> Records to use

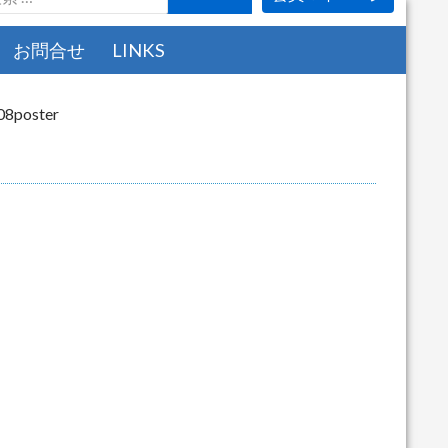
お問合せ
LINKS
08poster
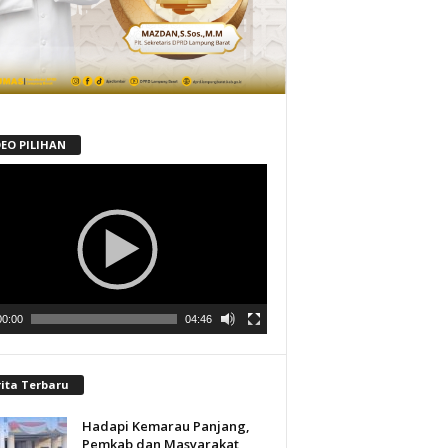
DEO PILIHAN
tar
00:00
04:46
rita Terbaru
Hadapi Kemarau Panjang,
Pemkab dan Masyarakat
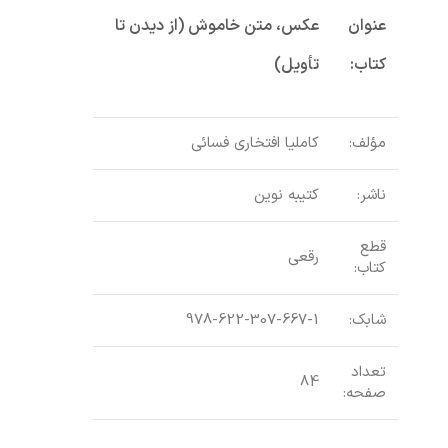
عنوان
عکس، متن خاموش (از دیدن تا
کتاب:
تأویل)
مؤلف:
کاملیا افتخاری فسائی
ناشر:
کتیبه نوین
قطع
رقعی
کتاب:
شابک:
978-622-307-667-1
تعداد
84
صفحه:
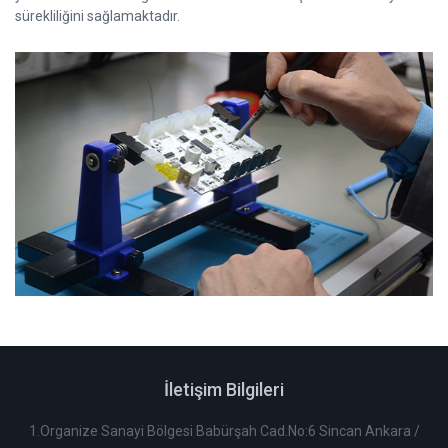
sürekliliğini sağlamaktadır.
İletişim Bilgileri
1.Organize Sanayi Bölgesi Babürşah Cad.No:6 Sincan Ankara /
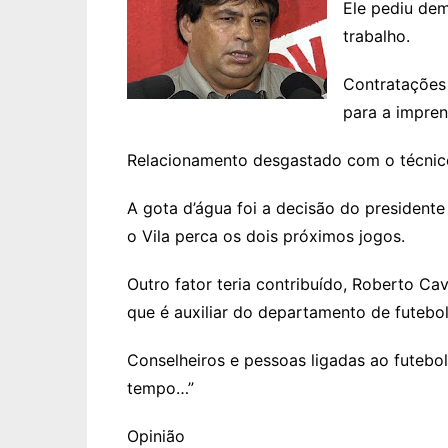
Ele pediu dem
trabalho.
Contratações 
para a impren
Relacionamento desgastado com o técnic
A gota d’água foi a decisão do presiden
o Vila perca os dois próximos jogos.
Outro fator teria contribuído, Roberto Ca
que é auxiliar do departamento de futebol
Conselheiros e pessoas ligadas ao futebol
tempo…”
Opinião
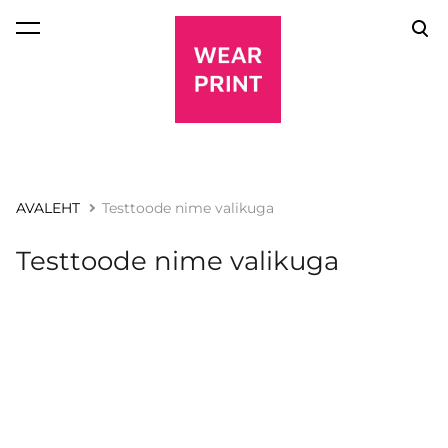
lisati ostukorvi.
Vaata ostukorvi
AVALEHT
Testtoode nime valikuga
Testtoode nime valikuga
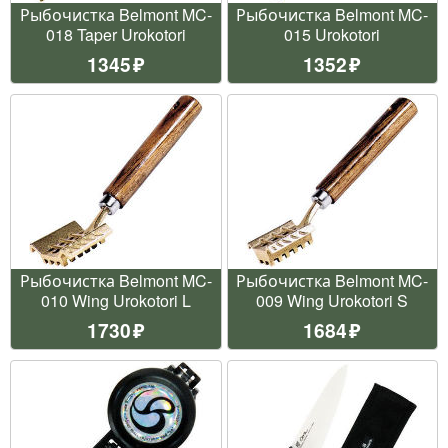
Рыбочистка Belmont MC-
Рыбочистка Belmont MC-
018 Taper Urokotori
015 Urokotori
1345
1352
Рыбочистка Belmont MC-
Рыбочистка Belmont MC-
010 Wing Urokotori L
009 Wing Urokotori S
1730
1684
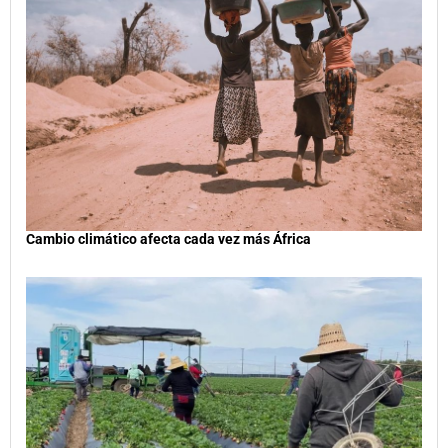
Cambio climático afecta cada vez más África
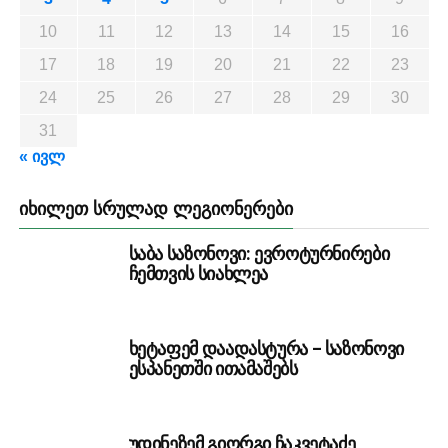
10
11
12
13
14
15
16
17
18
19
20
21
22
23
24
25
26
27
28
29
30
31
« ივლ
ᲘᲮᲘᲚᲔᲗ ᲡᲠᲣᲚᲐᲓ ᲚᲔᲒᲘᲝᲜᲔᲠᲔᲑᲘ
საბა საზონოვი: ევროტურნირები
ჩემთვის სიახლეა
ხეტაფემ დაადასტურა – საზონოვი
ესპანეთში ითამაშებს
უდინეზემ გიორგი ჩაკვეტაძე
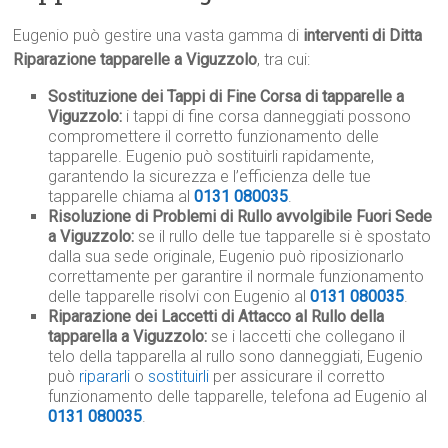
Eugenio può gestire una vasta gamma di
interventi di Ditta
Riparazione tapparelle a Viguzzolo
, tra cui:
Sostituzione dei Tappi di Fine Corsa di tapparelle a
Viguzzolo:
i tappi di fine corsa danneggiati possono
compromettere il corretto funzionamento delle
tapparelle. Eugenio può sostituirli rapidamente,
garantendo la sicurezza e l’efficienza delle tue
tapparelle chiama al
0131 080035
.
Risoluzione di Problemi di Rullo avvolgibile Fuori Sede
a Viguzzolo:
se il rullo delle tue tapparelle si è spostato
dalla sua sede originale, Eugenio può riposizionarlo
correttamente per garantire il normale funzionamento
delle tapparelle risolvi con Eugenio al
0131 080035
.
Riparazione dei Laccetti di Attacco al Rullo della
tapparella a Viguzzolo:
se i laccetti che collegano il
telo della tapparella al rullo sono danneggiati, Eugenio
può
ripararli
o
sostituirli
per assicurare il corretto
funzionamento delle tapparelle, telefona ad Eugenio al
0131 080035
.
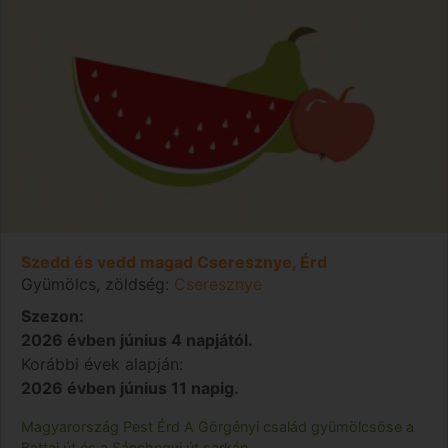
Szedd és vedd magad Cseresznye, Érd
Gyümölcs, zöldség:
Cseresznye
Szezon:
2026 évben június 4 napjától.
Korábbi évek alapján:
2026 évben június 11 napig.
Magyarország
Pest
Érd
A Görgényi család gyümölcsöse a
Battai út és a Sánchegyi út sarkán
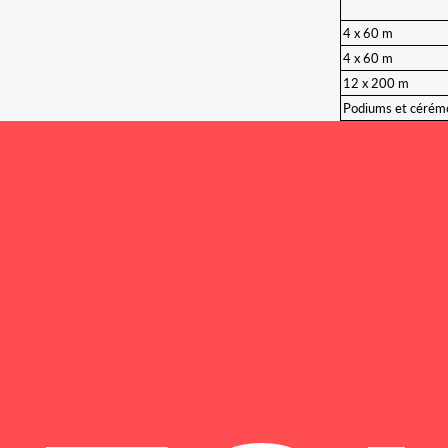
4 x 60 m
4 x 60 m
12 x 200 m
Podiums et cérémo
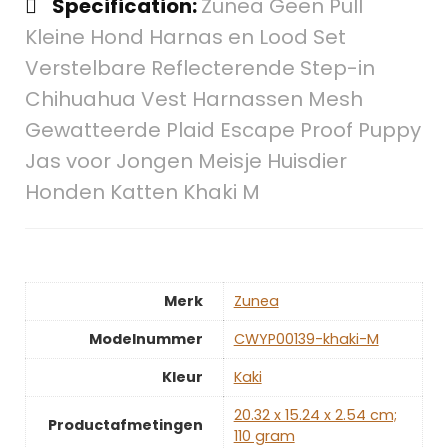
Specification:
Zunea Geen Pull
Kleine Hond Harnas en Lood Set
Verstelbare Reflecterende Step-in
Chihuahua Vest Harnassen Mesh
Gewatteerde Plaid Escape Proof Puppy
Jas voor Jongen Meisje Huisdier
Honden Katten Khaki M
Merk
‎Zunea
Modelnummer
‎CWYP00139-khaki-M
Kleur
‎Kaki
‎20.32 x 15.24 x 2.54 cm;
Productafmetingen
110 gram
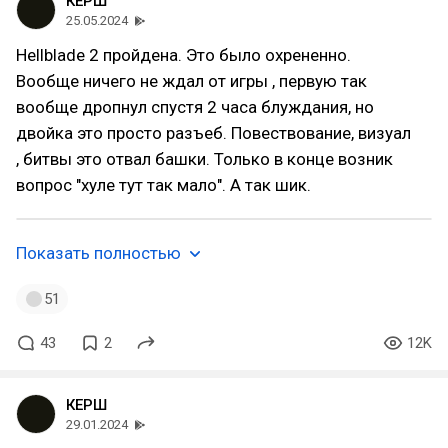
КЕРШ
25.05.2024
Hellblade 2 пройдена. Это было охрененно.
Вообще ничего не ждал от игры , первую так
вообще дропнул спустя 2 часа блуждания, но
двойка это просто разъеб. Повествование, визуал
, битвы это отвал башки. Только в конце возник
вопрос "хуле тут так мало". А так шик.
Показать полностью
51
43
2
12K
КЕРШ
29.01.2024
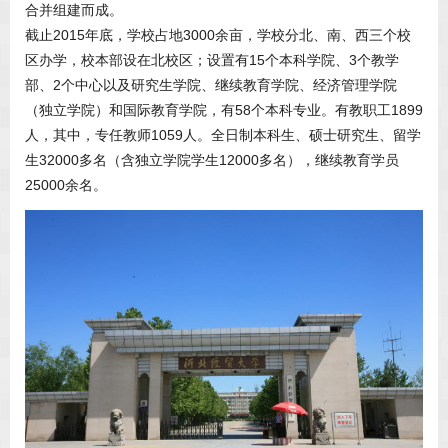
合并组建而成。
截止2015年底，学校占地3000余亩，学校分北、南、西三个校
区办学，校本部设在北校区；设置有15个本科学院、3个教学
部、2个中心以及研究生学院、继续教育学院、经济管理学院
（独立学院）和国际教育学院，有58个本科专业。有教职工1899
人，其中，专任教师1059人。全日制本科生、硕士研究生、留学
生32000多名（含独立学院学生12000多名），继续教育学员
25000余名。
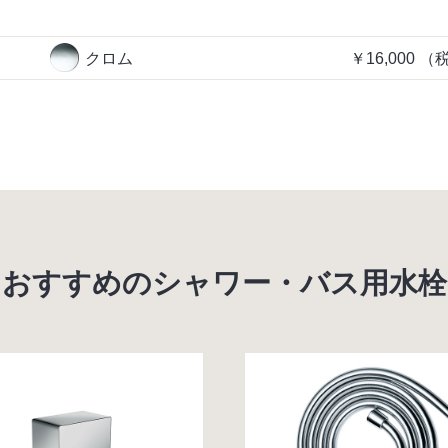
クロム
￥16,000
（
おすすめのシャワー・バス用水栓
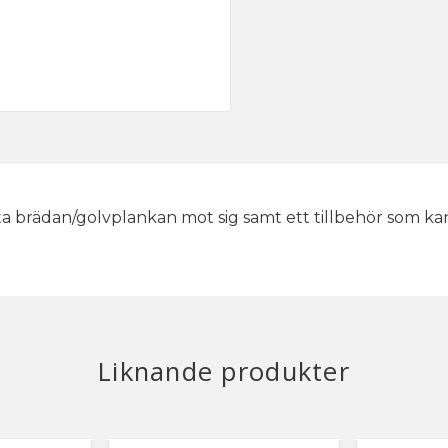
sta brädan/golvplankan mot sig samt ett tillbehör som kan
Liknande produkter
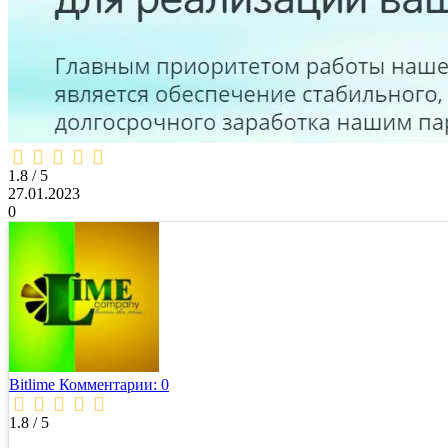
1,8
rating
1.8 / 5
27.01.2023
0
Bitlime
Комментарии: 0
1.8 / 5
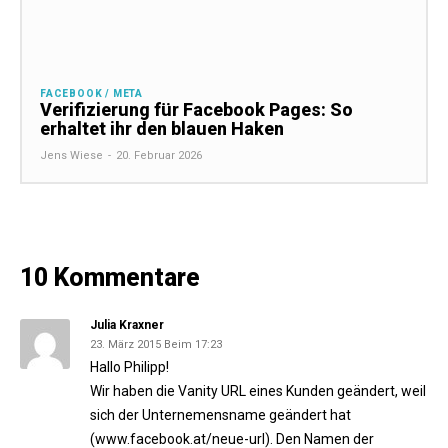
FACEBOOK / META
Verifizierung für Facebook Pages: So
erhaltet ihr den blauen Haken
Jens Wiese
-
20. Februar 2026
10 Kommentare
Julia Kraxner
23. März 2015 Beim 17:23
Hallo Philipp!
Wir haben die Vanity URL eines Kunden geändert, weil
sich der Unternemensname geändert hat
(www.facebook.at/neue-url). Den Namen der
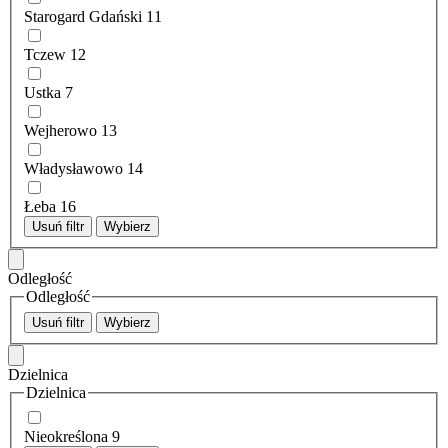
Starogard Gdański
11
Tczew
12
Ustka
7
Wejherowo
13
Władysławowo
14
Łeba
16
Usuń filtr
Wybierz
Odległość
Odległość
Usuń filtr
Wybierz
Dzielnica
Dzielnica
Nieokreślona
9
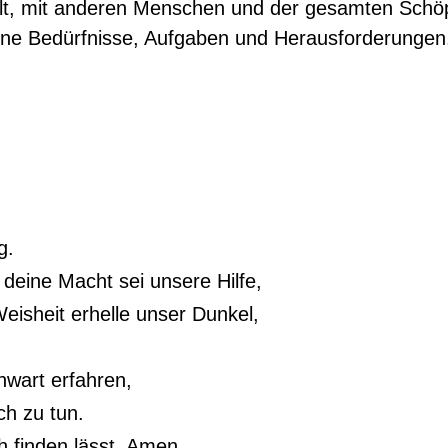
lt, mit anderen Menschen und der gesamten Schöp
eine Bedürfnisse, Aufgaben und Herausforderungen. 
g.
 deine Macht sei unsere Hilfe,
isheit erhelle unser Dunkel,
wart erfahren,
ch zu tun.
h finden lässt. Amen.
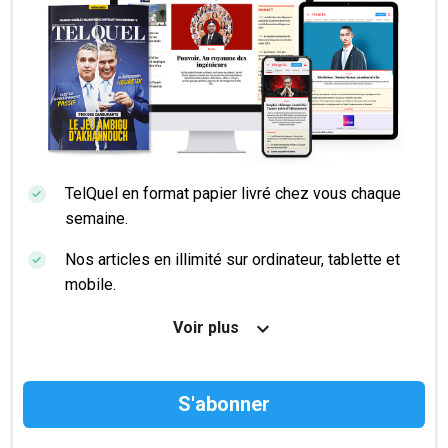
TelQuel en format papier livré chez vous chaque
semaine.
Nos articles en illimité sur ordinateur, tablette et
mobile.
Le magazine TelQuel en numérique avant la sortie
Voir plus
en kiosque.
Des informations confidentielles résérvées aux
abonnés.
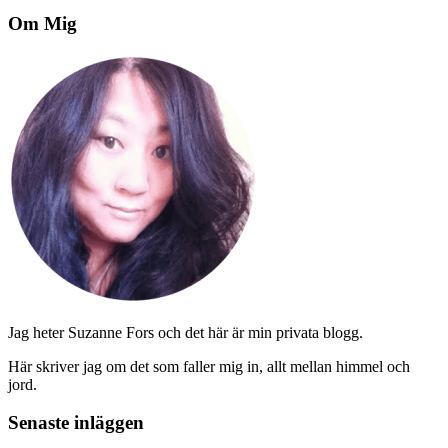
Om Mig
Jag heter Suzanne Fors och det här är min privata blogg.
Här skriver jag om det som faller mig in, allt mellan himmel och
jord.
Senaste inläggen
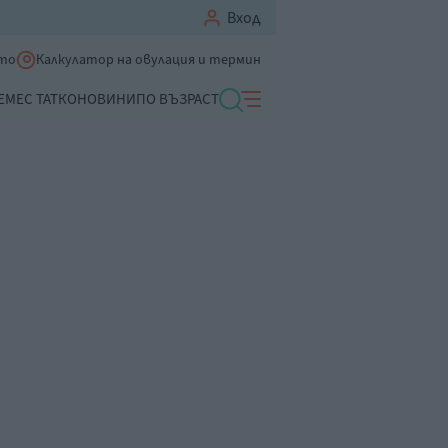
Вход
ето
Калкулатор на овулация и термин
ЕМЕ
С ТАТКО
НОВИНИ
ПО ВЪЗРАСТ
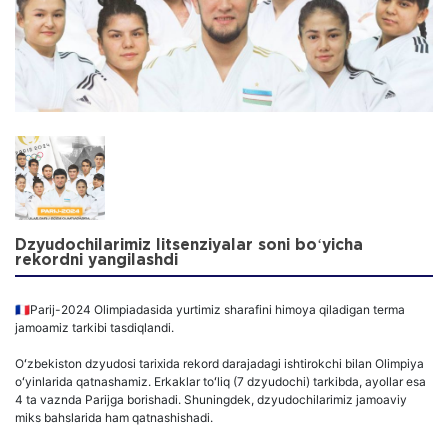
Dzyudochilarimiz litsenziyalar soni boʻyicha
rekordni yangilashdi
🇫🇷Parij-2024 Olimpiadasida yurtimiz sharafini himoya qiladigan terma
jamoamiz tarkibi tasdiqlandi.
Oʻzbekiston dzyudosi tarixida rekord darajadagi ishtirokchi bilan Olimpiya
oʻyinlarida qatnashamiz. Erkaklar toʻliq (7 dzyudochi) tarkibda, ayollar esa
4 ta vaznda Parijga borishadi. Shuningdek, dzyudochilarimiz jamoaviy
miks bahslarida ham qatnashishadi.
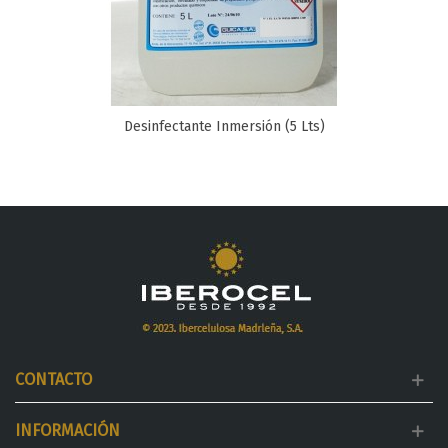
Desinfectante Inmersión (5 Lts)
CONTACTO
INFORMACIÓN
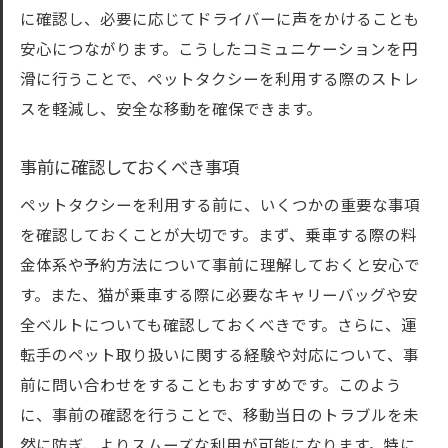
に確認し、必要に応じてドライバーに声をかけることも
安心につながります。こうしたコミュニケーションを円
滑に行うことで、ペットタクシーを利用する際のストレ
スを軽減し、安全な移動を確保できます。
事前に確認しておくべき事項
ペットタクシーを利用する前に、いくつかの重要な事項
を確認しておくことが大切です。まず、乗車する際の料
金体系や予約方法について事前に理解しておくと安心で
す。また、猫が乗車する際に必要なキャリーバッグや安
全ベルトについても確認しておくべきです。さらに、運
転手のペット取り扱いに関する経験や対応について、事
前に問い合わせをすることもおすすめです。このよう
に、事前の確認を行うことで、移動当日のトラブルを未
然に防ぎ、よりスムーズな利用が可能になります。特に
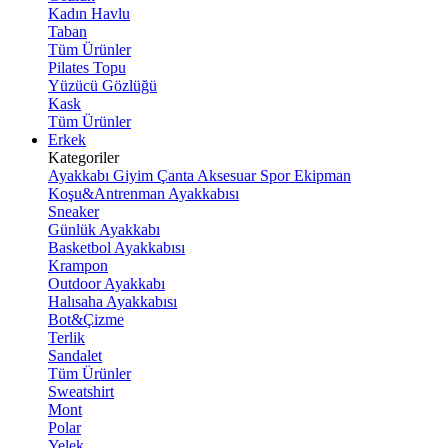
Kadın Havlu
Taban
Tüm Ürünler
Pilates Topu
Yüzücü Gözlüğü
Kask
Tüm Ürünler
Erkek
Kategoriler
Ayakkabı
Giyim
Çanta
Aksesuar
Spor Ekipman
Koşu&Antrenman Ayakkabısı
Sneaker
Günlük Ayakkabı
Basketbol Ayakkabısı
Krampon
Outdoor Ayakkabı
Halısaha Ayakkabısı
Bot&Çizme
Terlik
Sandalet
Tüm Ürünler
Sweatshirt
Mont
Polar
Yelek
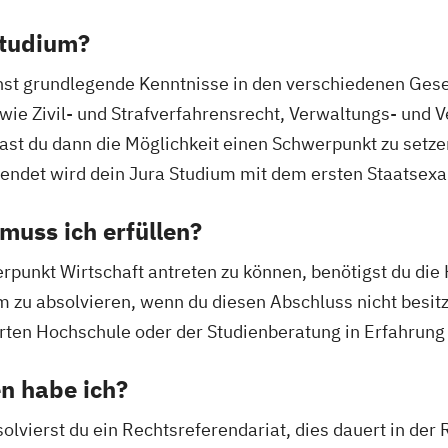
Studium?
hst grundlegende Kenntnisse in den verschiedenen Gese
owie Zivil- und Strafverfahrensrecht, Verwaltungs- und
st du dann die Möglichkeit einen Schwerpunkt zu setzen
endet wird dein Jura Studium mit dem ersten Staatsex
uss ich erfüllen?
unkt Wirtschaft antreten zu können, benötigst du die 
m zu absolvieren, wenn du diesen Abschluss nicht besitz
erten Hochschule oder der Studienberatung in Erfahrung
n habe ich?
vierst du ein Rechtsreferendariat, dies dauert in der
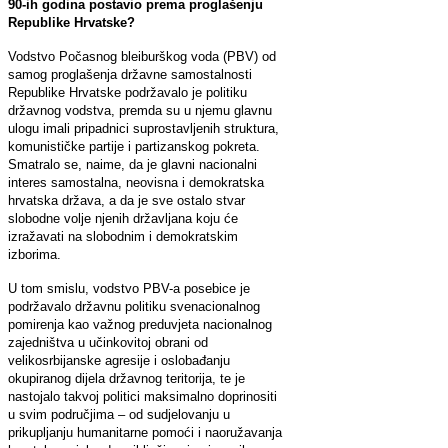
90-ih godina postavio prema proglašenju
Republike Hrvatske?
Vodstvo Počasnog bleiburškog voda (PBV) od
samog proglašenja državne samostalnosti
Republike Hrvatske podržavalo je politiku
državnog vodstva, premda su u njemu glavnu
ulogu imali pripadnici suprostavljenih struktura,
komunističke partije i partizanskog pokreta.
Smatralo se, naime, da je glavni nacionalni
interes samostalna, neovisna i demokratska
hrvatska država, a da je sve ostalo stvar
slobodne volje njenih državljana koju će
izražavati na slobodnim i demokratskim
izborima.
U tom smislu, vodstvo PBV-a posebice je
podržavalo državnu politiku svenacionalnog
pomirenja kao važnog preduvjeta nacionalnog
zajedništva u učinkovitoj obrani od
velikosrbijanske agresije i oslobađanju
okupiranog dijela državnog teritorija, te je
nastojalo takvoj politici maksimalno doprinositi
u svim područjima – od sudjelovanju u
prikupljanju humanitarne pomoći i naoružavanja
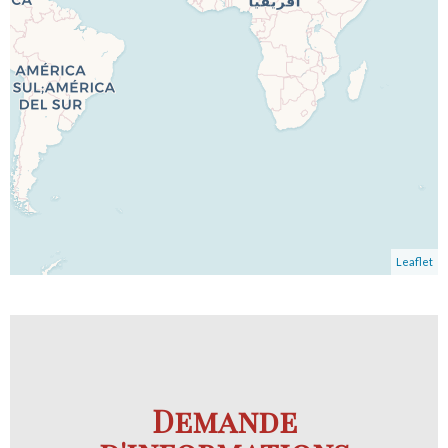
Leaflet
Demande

> Task description
Copy the final portion of the records: every line from the one containing "前に問い合わせをすることもおすすめです。このよう" through the last, word for word, without pictures.

> Expected output
前に問い合わせをすることもおすすめです。このよう
に、事前の確認を行うことで、移動当日のトラブルを未
然に防ぎ、よりスムーズな利用が可能になります。特に
Kadın Havlu
Taban
Tüm Ürünler
Pilates Topu
Yüzücü Gözlüğü
Kask
Tüm Ürünler
Erkek
Kategoriler
Ayakkabı
Giyim
Çanta
Aksesuar
Spor Ekipman
Koşu&Antrenman Ayakkabısı
Sneaker
Günlük Ayakkabı
Basketbol Ayakkabısı
Krampon
Outdoor Ayakkabı
Halısaha Ayakkabısı
Bot&Çizme
Terlik
Sandalet
Tüm Ürünler
Sweatshirt
Mont
Polar
Yelek
Studium?
hst grundlegende Kenntnisse in den verschiedenen Gese
owie Zivil- und Strafverfahrensrecht, Verwaltungs- und
st du dann die Möglichkeit einen Schwerpunkt zu setzen
endet wird dein Jura Studium mit dem ersten Staatsex
uss ich erfüllen?
unkt Wirtschaft antreten zu können, benötigst du die 
m zu absolvieren, wenn du diesen Abschluss nicht besitz
erten Hochschule oder der Studienberatung in Erfahrung
n habe ich?
vierst du ein Rechtsreferendariat, dies dauert in der
90-ih godina postavio prema proglašenju
Republike Hrvatske?
Vodstvo Počasnog bleiburškog voda (PBV) od
samog proglašenja državne samostalnosti
Republike Hrvatske podržavalo je politiku
državnog vodstva, premda su u njemu glavnu
ulogu imali pripadnici suprostavljenih struktura,
komunističke partije i partizanskog pokreta.
Smatralo se, naime, da je glavni nacionalni
interes samostalna, neovisna i demokratska
hrvatska država, a da je sve ostalo stvar
slobodne volje njenih državljana koju će
izražavati na slobodnim i demokratskim
izborima.
U tom smislu, vodstvo PBV-a posebice je
podržavalo državnu politiku svenacionalnog
pomirenja kao važnog preduvjeta nacionalnog
zajedništva u učinkovitoj obrani od
velikosrbijanske agresije i oslobađanju
okupiranog dijela državnog teritorija, te je
nastojalo takvoj politici maksimalno doprinositi
u svim područjima – od sudjelovanju u
prikupljanju humanitarne pomoći i naoružavanja
Leaflet
Demande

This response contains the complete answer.